Paddy, are there ever times professionally when it's appropriate to over-expose a shot? Ps, you are the wizard of B&W
@JSequoia Absolutely, you should never be afraid to over / under expose shot if it's giving you the result you seek. I tend to overexpose when shooting into the sun as the camera is usually overwhelmed by the bright source of light and underexposes the image as a consequence.
@JSequoia Depends on the scenario and camera system, but a general rule of thumb is to overexpose or "expose right" on a Canon and underexpose with a Nikon.

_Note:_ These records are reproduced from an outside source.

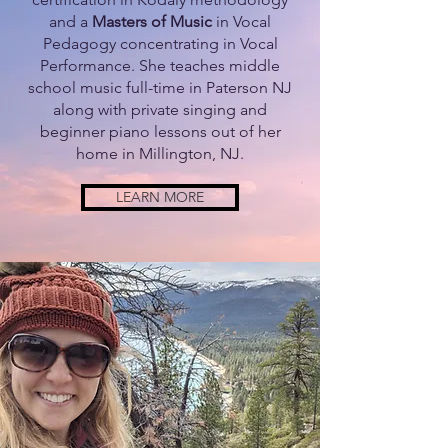
and a
Masters of Music
in Vocal
Pedagogy concentrating in Vocal
Performance. She teaches middle
school music full-time in Paterson NJ
along with private singing and
beginner piano lessons out of her
home in Millington, NJ.
LEARN MORE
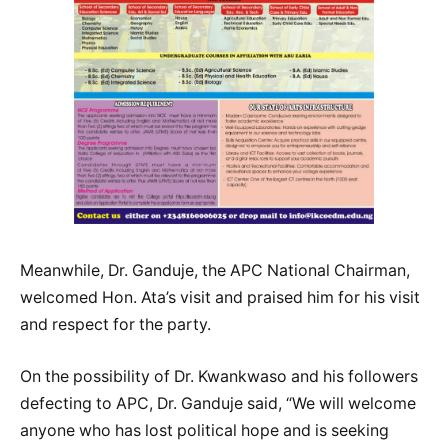
Meanwhile, Dr. Ganduje, the APC National Chairman,
welcomed Hon. Ata’s visit and praised him for his visit
and respect for the party.
On the possibility of Dr. Kwankwaso and his followers
defecting to APC, Dr. Ganduje said, “We will welcome
anyone who has lost political hope and is seeking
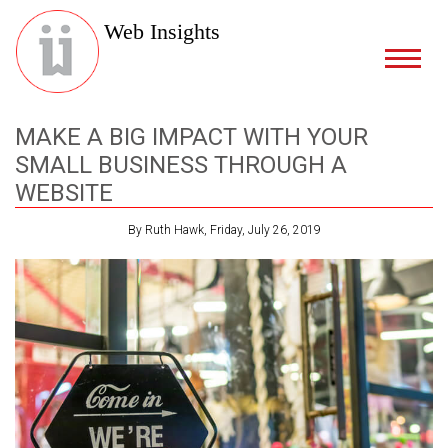
Web Insights
MAKE A BIG IMPACT WITH YOUR
SMALL BUSINESS THROUGH A
WEBSITE
By Ruth Hawk, Friday, July 26, 2019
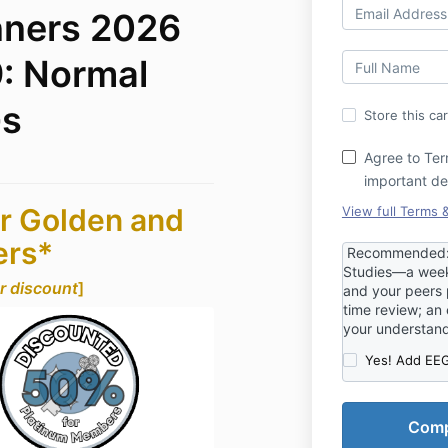
nners 2026
: Normal
Gs
Store this ca
Agree to Ter
important de
r Golden and
View full Terms 
ers*
Recommended: R
Studies—a week
ur discount
]
and your peers p
time review; an 
your understan
Yes! Add EEG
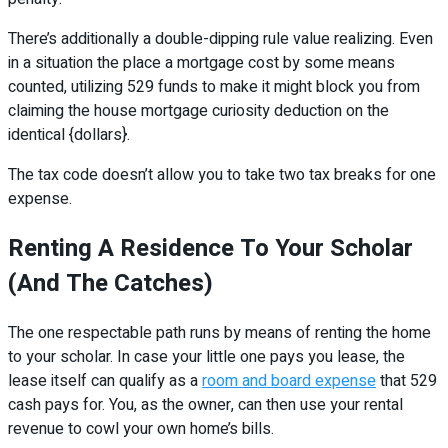
There’s additionally a double-dipping rule value realizing. Even
in a situation the place a mortgage cost by some means
counted, utilizing 529 funds to make it might block you from
claiming the house mortgage curiosity deduction on the
identical {dollars}.
The tax code doesn’t allow you to take two tax breaks for one
expense.
Renting A Residence To Your Scholar
(And The Catches)
The one respectable path runs by means of renting the home
to your scholar. In case your little one pays you lease, the
lease itself can qualify as a
room and board expense
that 529
cash pays for. You, as the owner, can then use your rental
revenue to cowl your own home’s bills.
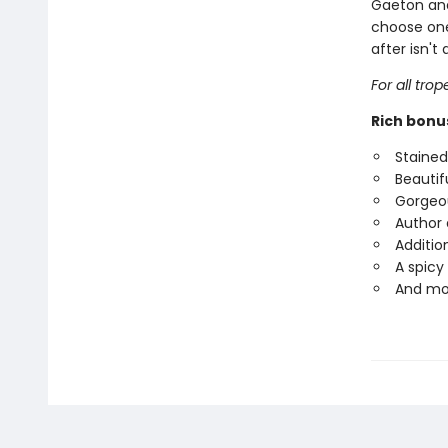
Gaeton and 
choose one
after isn't
For all tro
Rich bonu
Staine
Beautifu
Gorgeou
Author 
Additio
A spicy
And mo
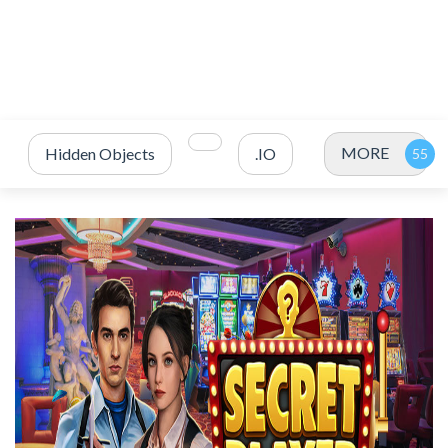
MORE
Hidden Objects
.IO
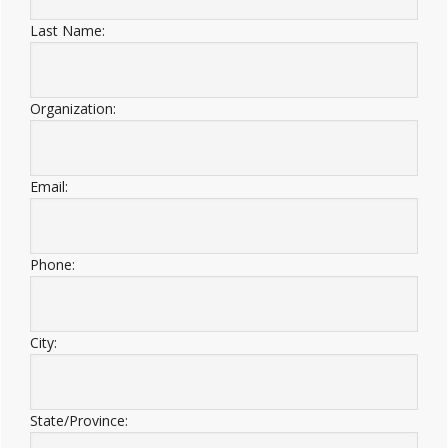
Last Name:
Organization:
Email:
Phone:
City:
State/Province:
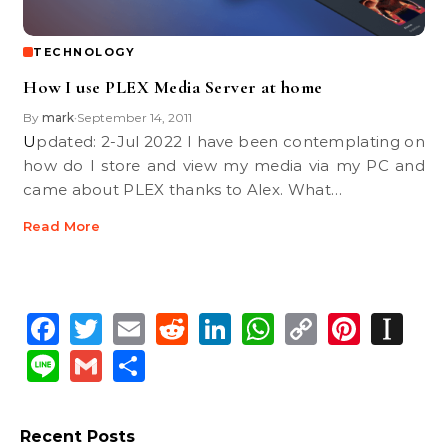
TECHNOLOGY
How I use PLEX Media Server at home
By
mark
September 14, 2011
•
Updated: 2-Jul 2022 I have been contemplating on
how do I store and view my media via my PC and
came about PLEX thanks to Alex. What…
Read More
Facebook
Twitter
Email
Reddit
LinkedIn
WhatsApp
Copy
Pinte
In
Link
Line
Gmail
Share
Recent Posts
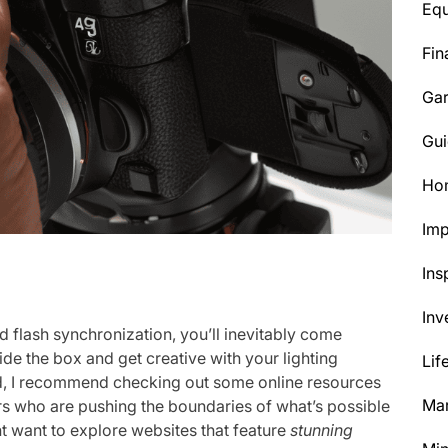
Eq
Fin
Ga
Gui
Ho
Im
Ins
Inv
d flash synchronization, you’ll inevitably come
ide the box and get creative with your lighting
Lif
ed, I recommend checking out some online resources
Mar
s who are pushing the boundaries of what’s possible
t want to explore websites that feature
stunning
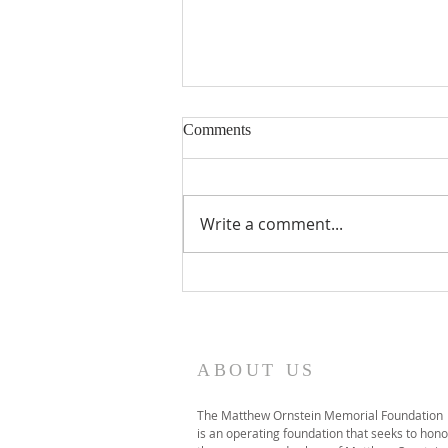
Immutable featured on 1A
Comments
Click HERE to listen to the
interview featuring Norm
Ornstein, Will Baker (Director of
Write a comment...
NYU's Global Debate Program),
and two students featured in
the film, Parker McCauley and
Noah Millhouse.
ABOUT US
The Matthew Ornstein Memorial Foundation
is an operating foundation that seeks to hono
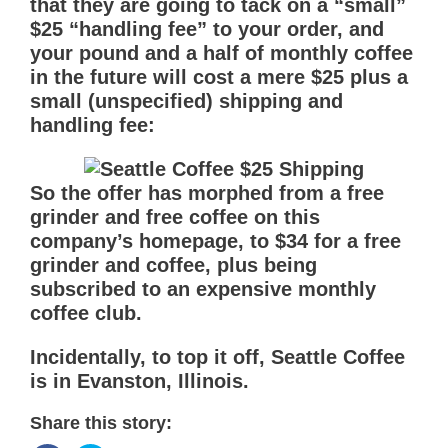
that they are going to tack on a “small”
$25 “handling fee” to your order, and
your pound and a half of monthly coffee
in the future will cost a mere $25 plus a
small (unspecified) shipping and
handling fee:
So the offer has morphed from a free
grinder and free coffee on this
company’s homepage, to $34 for a free
grinder and coffee, plus being
subscribed to an expensive monthly
coffee club.
Incidentally, to top it off, Seattle Coffee
is in Evanston, Illinois.
Share this story:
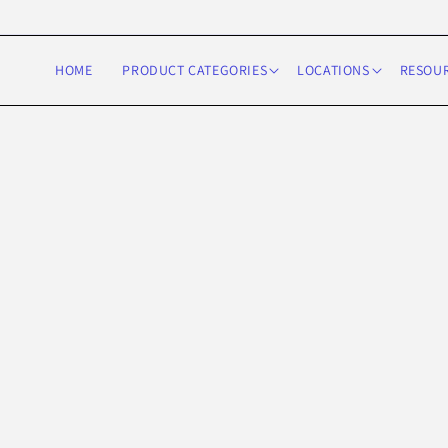
Skip to
content
HOME
PRODUCT CATEGORIES
LOCATIONS
RESOU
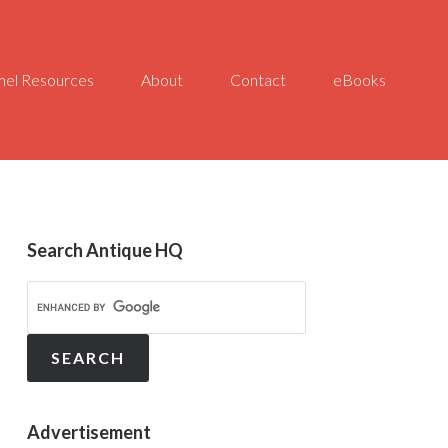
el Resources
About
Contact
eBooks
Search Antique HQ
Advertisement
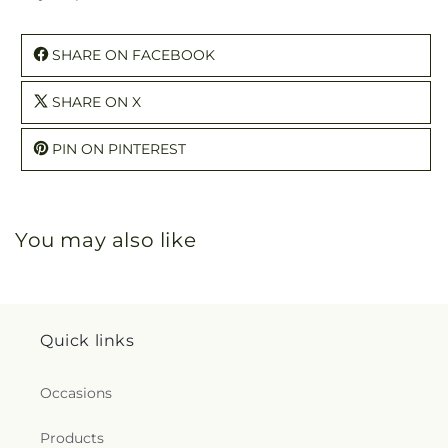
SHARE ON FACEBOOK
SHARE ON X
PIN ON PINTEREST
You may also like
Quick links
Occasions
Products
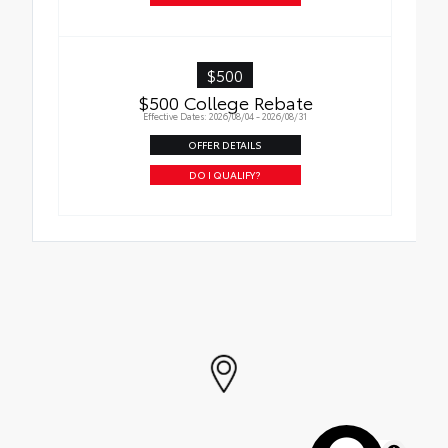
$500
$500 College Rebate
Effective Dates: 2026/08/04 - 2026/08/31
OFFER DETAILS
DO I QUALIFY?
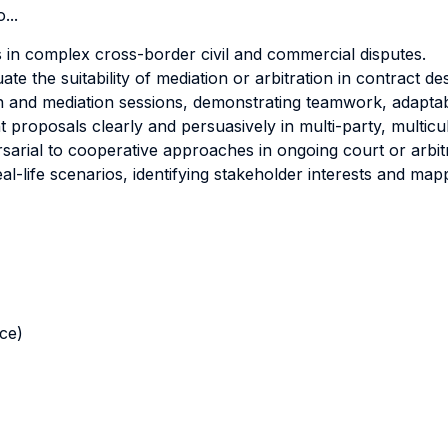
...
 in complex cross-border civil and commercial disputes.
te the suitability of mediation or arbitration in contract de
ion and mediation sessions, demonstrating teamwork, adaptabil
roposals clearly and persuasively in multi-party, multicult
arial to cooperative approaches in ongoing court or arbit
l-life scenarios, identifying stakeholder interests and mapp
nce)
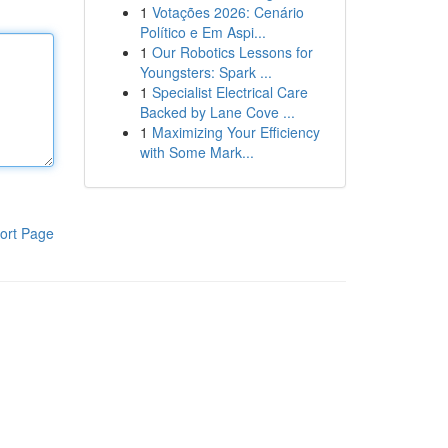
1
Votações 2026: Cenário
Político e Em Aspi...
1
Our Robotics Lessons for
Youngsters: Spark ...
1
Specialist Electrical Care
Backed by Lane Cove ...
1
Maximizing Your Efficiency
with Some Mark...
ort Page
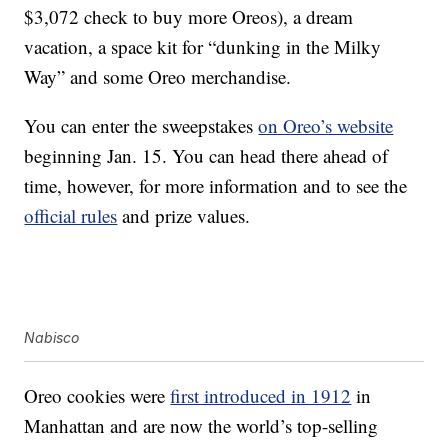
$3,072 check to buy more Oreos), a dream
vacation, a space kit for “dunking in the Milky
Way” and some Oreo merchandise.
You can enter the sweepstakes
on Oreo’s website
beginning Jan. 15. You can head there ahead of
time, however, for more information and to see the
official rules
and prize values.
Nabisco
Oreo cookies were
first introduced in 1912
in
Manhattan and are now the world’s top-selling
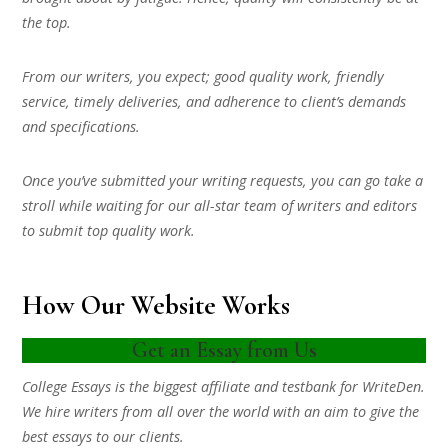
the top.
From our writers, you expect; good quality work, friendly
service, timely deliveries, and adherence to client’s demands
and specifications.
Once you’ve submitted your writing requests, you can go take a
stroll while waiting for our all-star team of writers and editors
to submit top quality work.
How Our Website Works
Get an Essay from Us
College Essays is the biggest affiliate and testbank for WriteDen.
We hire writers from all over the world with an aim to give the
best essays to our clients.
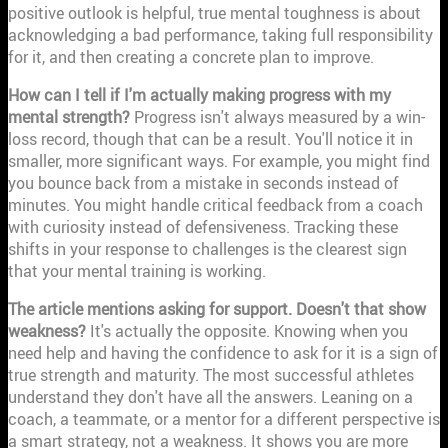
positive outlook is helpful, true mental toughness is about
acknowledging a bad performance, taking full responsibility
for it, and then creating a concrete plan to improve.
How can I tell if I'm actually making progress with my
mental strength?
Progress isn't always measured by a win-
loss record, though that can be a result. You'll notice it in
smaller, more significant ways. For example, you might find
you bounce back from a mistake in seconds instead of
minutes. You might handle critical feedback from a coach
with curiosity instead of defensiveness. Tracking these
shifts in your response to challenges is the clearest sign
that your mental training is working.
The article mentions asking for support. Doesn't that show
weakness?
It's actually the opposite. Knowing when you
need help and having the confidence to ask for it is a sign of
true strength and maturity. The most successful athletes
understand they don't have all the answers. Leaning on a
coach, a teammate, or a mentor for a different perspective is
a smart strategy, not a weakness. It shows you are more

Due to the RAW languages of each camera they process differently but I find Canon files pull back much better than the push up and Nikon is exactly the opposite.
dude, this is so true! i've been running an intro level Nikon for several years now, but by shooting RAW, using prime lenses, and always always working to use the lowest ISO possible i've been able to get some great stuff....at least untill the sun goes down (anything past ISO 800 gets too grainy for my little setup). Anyway, I'd say your spot on about the different systems. But when i see shots like the one of Camille in the recent #gatebil announcement i'm wondering if the Canon sensors are able to see over a greater number of "stops" or wider range of highlights and shadows? So much of that shot is flared, soft, and overexposed, yet the subject is crisp! Cheers guys, you rock!